Copy out the data below from the line containing "Identify the click" to the line containing "Floorwise Auckland Ltd", both lines included, with all images left out.

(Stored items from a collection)
----
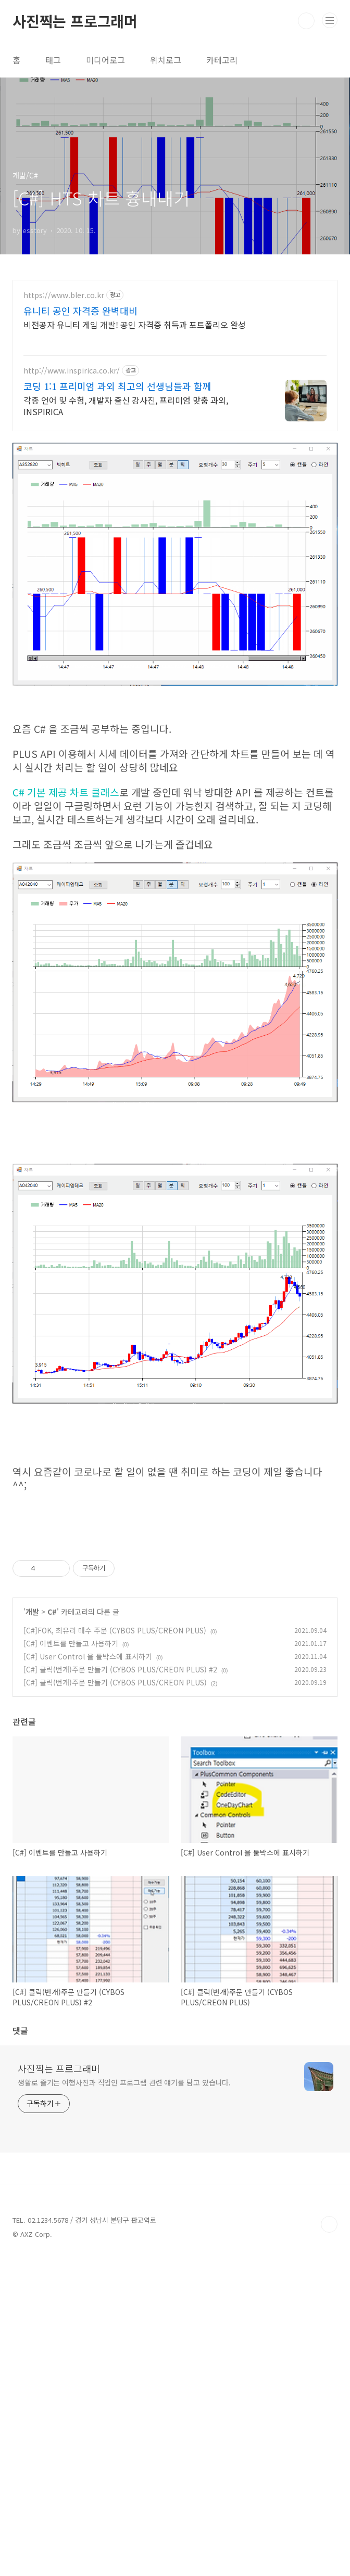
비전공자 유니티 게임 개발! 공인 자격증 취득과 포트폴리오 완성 (134, 324)
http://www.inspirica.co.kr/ (71, 370)
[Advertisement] (175, 1789)
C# (52, 1611)
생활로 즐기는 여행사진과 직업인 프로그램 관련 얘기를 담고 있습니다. (124, 2228)
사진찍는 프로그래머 (75, 20)
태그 (53, 60)
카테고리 (222, 60)
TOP (329, 2370)
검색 (306, 21)
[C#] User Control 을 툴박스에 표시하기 (87, 1656)
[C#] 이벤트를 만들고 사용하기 (70, 1643)
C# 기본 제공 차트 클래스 (65, 792)
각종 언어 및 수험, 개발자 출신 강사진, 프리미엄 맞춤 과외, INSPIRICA (125, 405)
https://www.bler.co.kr (63, 295)
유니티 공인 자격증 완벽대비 (80, 310)
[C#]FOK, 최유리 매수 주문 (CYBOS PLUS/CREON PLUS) (114, 1630)
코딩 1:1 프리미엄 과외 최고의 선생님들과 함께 (117, 386)
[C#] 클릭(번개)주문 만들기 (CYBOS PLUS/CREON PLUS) (115, 1682)
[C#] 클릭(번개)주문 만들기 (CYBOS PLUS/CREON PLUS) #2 (120, 1669)
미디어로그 (105, 60)
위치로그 (165, 60)
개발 (32, 1611)
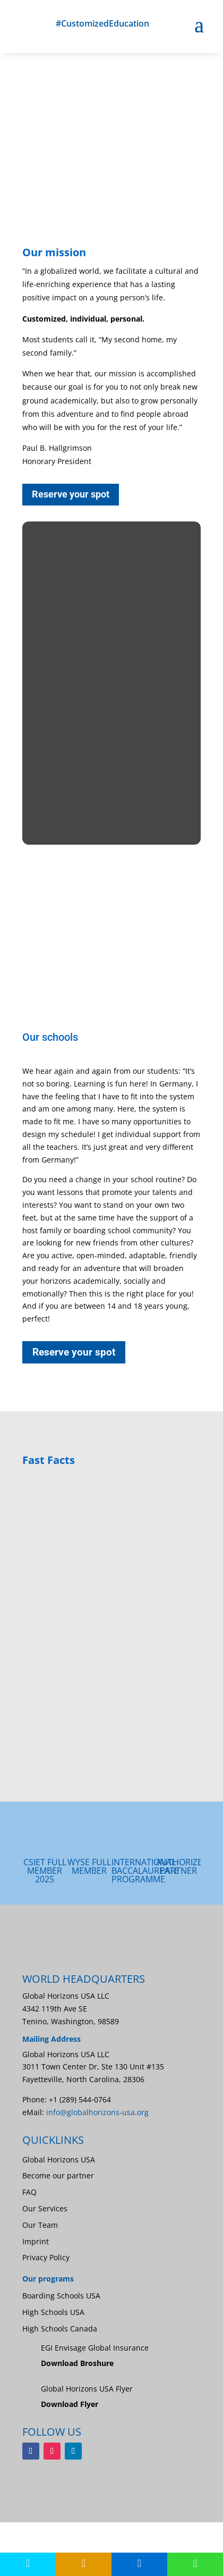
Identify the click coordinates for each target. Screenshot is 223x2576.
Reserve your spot (70, 494)
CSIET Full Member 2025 (44, 1870)
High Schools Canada (59, 2329)
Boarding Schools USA (61, 2296)
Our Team (40, 2225)
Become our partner (58, 2175)
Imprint (35, 2241)
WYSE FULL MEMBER (89, 1866)
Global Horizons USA (58, 2159)
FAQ (29, 2192)
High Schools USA (53, 2312)
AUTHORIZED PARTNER (182, 1866)
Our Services (44, 2208)
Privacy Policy (46, 2257)
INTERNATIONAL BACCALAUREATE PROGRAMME (145, 1870)
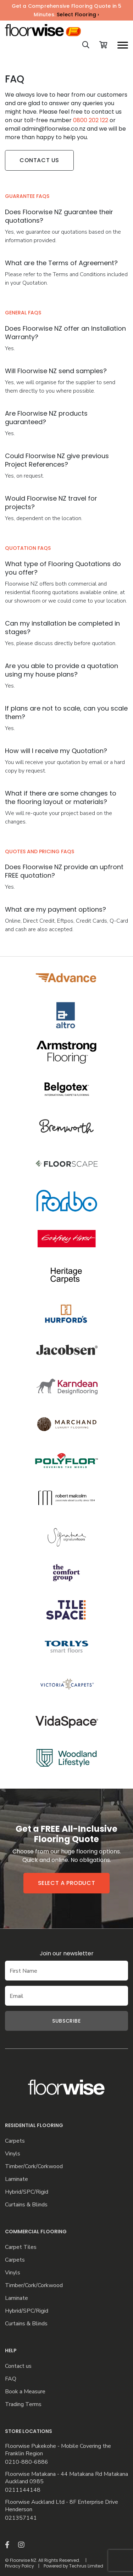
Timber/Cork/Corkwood (34, 2166)
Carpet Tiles (21, 2247)
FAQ (10, 2379)
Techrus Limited (86, 2566)
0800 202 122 (90, 120)
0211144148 (22, 2490)
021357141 (21, 2518)
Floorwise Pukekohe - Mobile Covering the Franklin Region (58, 2450)
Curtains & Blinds (26, 2205)
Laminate (16, 2179)
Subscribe (66, 2020)
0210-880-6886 (26, 2462)
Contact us (18, 2366)
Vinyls (12, 2154)
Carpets (15, 2141)
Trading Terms (23, 2404)
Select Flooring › (78, 14)
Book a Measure (25, 2391)
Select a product (66, 1883)
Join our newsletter (67, 1953)
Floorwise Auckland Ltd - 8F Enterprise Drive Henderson (61, 2505)
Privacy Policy (19, 2566)
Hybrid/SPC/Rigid (26, 2192)
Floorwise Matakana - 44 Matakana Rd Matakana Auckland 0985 (66, 2477)
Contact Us (39, 160)
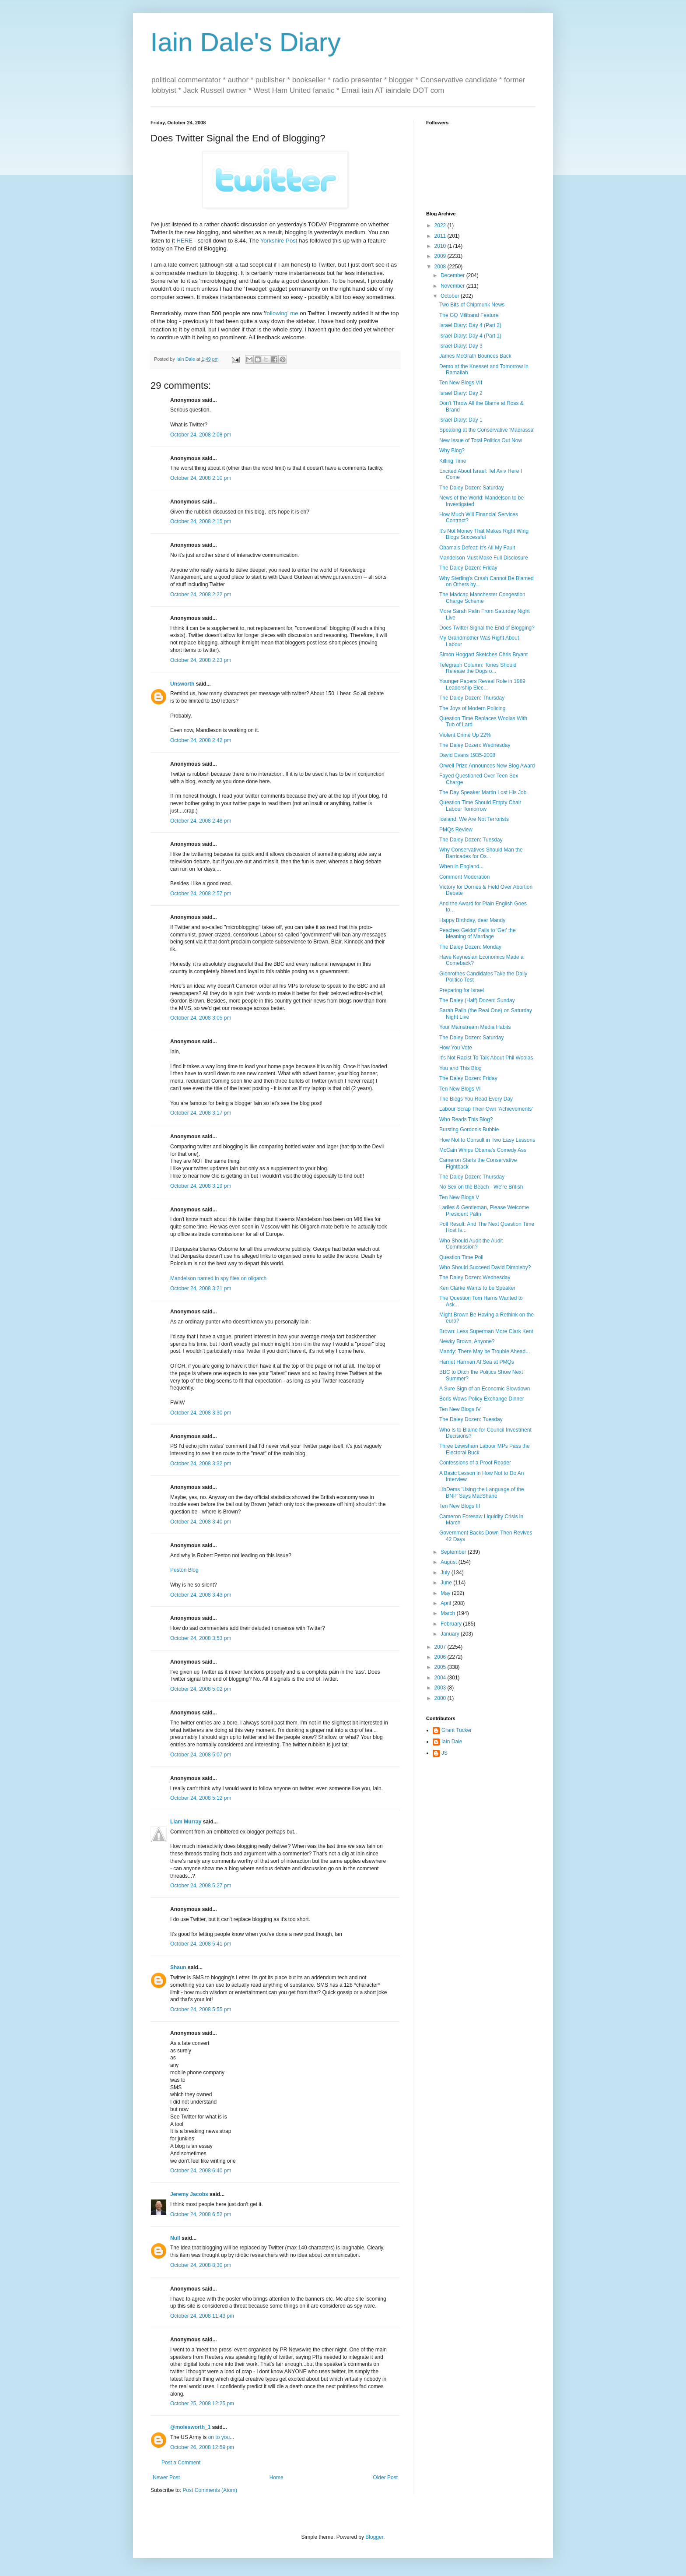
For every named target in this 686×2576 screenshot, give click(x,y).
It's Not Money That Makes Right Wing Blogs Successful (483, 534)
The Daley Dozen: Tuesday (471, 840)
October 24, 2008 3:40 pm (200, 1522)
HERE (184, 240)
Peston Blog (184, 1570)
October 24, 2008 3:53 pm (200, 1638)
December (453, 275)
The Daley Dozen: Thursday (471, 698)
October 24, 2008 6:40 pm (200, 2171)
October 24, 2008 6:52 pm (200, 2214)
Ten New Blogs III (459, 1506)
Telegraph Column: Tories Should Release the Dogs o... (478, 668)
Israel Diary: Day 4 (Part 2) (470, 325)
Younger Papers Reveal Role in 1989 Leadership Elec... (482, 684)
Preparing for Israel (461, 990)
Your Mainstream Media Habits (475, 1027)
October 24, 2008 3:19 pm (200, 1186)
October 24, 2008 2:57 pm (200, 893)
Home (277, 2477)
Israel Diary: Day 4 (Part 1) (470, 336)
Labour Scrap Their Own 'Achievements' (486, 1109)
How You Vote (455, 1048)
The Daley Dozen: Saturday (471, 488)
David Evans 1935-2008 (467, 755)
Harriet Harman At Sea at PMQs (476, 1362)
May (446, 1593)
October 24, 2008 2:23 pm (200, 660)
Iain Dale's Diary (245, 42)
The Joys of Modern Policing (472, 708)
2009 (441, 256)
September (454, 1552)
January (451, 1634)
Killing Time (452, 461)
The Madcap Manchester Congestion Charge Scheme (482, 597)
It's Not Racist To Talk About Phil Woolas (486, 1058)
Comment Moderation (464, 877)
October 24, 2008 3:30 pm (200, 1413)
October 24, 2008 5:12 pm (200, 1798)
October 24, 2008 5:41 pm (200, 1944)
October (451, 296)
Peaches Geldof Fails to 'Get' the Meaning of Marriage (477, 933)
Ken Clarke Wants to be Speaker (477, 1288)
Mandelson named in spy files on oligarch (218, 1278)
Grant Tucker (456, 1730)
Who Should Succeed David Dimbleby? (485, 1267)
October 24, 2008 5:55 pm (200, 2009)
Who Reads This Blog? (466, 1119)
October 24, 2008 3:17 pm (200, 1113)
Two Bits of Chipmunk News (471, 305)
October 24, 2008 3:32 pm (200, 1463)
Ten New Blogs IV (460, 1409)
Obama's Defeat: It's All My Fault (477, 548)
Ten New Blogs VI (460, 1089)
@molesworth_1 (190, 2427)
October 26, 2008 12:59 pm (202, 2447)
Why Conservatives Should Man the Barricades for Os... (481, 853)
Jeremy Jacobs (189, 2194)
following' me (281, 313)
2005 (441, 1667)
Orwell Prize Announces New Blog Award (487, 766)
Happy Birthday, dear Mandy (472, 920)
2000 (441, 1698)
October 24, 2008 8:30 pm (200, 2265)
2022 (441, 225)
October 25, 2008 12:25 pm (202, 2403)
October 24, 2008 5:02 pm (200, 1689)
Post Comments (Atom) (209, 2490)
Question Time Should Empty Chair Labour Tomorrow (480, 805)
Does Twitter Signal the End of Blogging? (487, 628)
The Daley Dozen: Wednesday (475, 745)
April (446, 1603)
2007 (441, 1647)
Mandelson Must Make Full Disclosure (483, 558)
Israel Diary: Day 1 (461, 420)
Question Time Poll (461, 1257)
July (446, 1573)
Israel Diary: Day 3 (461, 346)
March (449, 1613)
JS (444, 1753)
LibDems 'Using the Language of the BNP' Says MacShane (481, 1492)
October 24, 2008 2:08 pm (200, 435)
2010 (441, 246)
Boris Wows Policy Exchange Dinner (481, 1399)
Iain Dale (451, 1741)
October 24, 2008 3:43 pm (200, 1595)
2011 (441, 236)
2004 (441, 1678)
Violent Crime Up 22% (465, 735)
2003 (441, 1688)
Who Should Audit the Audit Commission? (471, 1244)
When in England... (461, 866)
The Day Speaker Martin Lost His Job (482, 792)
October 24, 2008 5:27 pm (200, 1886)
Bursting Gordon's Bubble (469, 1129)
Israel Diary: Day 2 (461, 393)
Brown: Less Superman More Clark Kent (486, 1331)
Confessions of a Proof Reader (475, 1463)
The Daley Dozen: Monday (470, 947)
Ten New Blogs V (459, 1197)
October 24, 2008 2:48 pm (200, 821)
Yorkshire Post (279, 240)
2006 (441, 1657)
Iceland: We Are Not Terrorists (474, 819)
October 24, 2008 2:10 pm (200, 478)
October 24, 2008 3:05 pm (200, 1018)
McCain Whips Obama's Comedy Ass (482, 1150)
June (447, 1583)
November (453, 286)
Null (175, 2238)
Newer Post (166, 2477)
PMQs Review (455, 830)
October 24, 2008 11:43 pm (202, 2316)
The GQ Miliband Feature (468, 315)
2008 (441, 267)
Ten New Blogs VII (460, 383)
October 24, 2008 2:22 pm (200, 594)
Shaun (178, 1967)
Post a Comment (180, 2463)
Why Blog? (452, 450)
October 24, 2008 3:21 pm (200, 1288)
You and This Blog (460, 1068)
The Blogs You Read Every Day (476, 1099)
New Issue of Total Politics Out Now (480, 440)
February (452, 1624)
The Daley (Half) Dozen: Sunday (477, 1000)
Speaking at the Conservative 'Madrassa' (486, 430)
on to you (219, 2437)
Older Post (385, 2477)
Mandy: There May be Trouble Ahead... (484, 1351)
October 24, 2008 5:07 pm (200, 1755)
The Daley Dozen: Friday (468, 568)
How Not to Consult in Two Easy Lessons (487, 1140)
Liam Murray (185, 1822)
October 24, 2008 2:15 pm (200, 521)
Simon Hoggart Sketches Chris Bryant (483, 654)
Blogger (374, 2537)
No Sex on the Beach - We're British (481, 1187)
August (449, 1562)
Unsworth (182, 684)
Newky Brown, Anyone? (467, 1341)
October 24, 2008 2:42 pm (200, 740)
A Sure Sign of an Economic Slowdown (484, 1389)
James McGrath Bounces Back (475, 356)
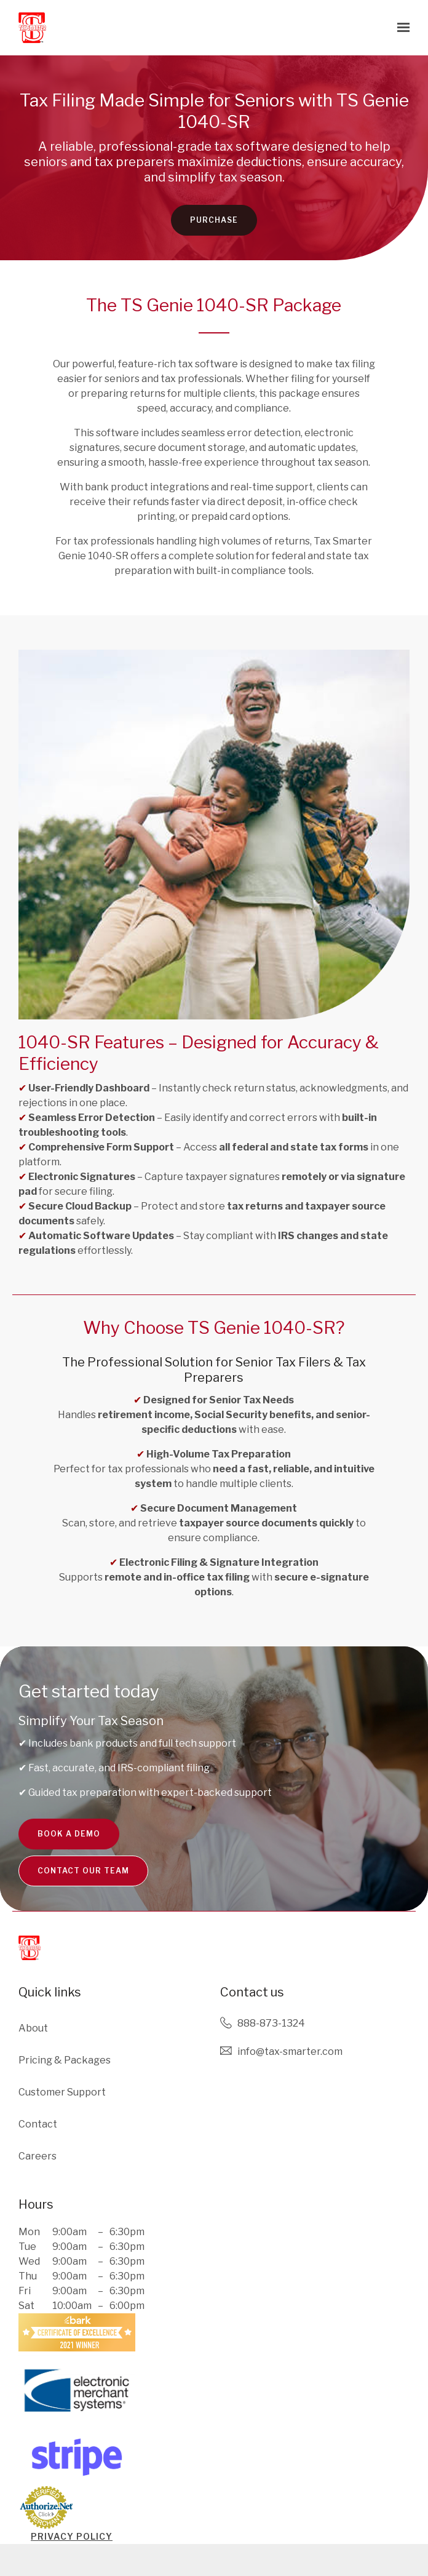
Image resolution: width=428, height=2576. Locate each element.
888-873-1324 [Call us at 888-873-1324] (271, 2023)
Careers (37, 2156)
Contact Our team (83, 1886)
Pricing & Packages (64, 2060)
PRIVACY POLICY (72, 2536)
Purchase (214, 229)
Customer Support (62, 2092)
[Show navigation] (400, 27)
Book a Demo (69, 1843)
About (33, 2028)
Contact (37, 2124)
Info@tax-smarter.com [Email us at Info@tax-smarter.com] (290, 2051)
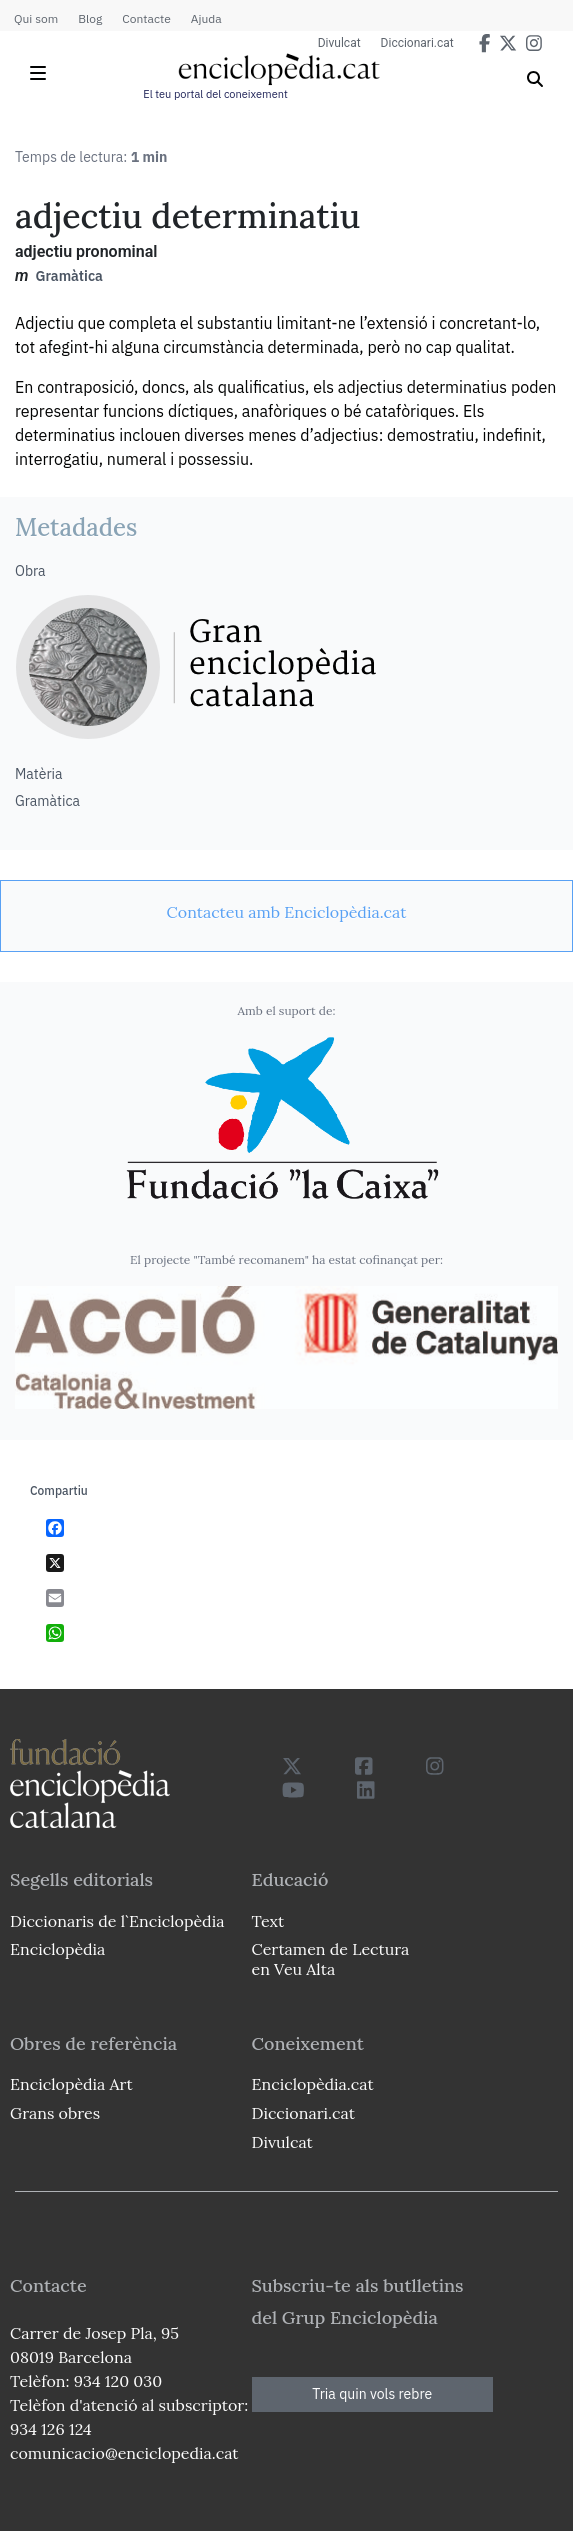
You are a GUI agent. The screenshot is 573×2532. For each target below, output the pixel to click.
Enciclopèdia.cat (313, 2084)
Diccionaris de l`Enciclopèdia (117, 1921)
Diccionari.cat (417, 43)
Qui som (36, 18)
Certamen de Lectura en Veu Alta (331, 1958)
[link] (286, 912)
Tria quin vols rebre (372, 2394)
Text (268, 1921)
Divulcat (339, 43)
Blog (90, 18)
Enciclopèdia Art (71, 2084)
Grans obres (55, 2113)
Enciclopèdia (57, 1949)
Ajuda (206, 18)
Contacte (146, 18)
----
### Response box
Identify the click coordinates for each target. Screenshot is 223x2576.
Reserve your spot (70, 494)
CSIET Full Member 2025 (44, 1870)
High Schools Canada (59, 2329)
Boarding Schools USA (61, 2296)
Our Team (40, 2225)
Become our partner (58, 2175)
Imprint (35, 2241)
WYSE FULL MEMBER (89, 1866)
Global Horizons USA (58, 2159)
FAQ (29, 2192)
High Schools USA (53, 2312)
AUTHORIZED PARTNER (182, 1866)
Our Services (44, 2208)
Privacy Policy (46, 2257)
INTERNATIONAL BACCALAUREATE PROGRAMME (145, 1870)
Timber/Cork/Corkwood (34, 2166)
Carpet Tiles (21, 2247)
FAQ (10, 2379)
Techrus Limited (86, 2566)
0800 202 122 (90, 120)
0211144148 (22, 2490)
021357141 (21, 2518)
Floorwise Pukekohe - Mobile Covering the Franklin Region (58, 2450)
Curtains & Blinds (26, 2205)
Laminate (16, 2179)
Subscribe (66, 2020)
0210-880-6886 (26, 2462)
Contact us (18, 2366)
Vinyls (12, 2154)
Carpets (15, 2141)
Trading Terms (23, 2404)
Select Flooring › (78, 14)
Book a Measure (25, 2391)
Select a product (66, 1883)
Join our newsletter (67, 1953)
Floorwise Auckland Ltd - 8F Enterprise Drive Henderson (61, 2505)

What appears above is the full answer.